• [What this task involves]: Could you filter the records below down to the lines that include the word "Dolomiti"?
▼▼▼
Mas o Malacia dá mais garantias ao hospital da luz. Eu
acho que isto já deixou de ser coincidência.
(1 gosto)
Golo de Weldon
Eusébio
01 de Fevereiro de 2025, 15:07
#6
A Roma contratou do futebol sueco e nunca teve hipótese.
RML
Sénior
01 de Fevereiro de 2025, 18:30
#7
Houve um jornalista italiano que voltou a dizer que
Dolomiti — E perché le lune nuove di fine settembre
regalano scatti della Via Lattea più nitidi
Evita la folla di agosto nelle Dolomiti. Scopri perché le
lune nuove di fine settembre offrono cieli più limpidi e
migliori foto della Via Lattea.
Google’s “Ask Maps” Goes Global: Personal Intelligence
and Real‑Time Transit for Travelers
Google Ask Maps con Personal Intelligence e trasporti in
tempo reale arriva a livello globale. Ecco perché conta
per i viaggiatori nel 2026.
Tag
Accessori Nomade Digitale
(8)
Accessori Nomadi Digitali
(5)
▲▲▲
▼▼▼
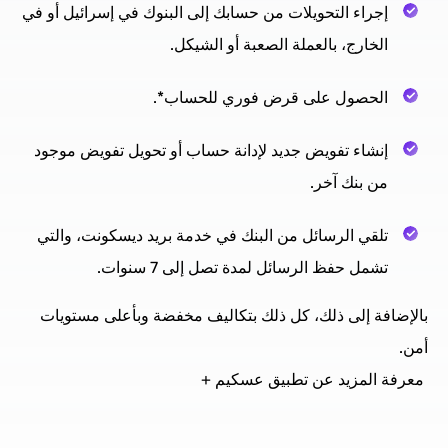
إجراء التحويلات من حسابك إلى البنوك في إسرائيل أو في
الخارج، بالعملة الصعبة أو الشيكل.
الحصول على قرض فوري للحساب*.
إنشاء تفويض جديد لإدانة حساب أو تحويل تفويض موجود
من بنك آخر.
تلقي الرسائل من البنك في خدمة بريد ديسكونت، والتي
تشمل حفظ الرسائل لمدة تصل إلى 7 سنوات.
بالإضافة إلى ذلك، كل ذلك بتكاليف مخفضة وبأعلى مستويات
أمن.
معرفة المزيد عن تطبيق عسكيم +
▲▲▲
• [Solution to this problem]:
Dolomiti — E perché le lune nuove di fine settembre
Evita la folla di agosto nelle Dolomiti. Scopri perché le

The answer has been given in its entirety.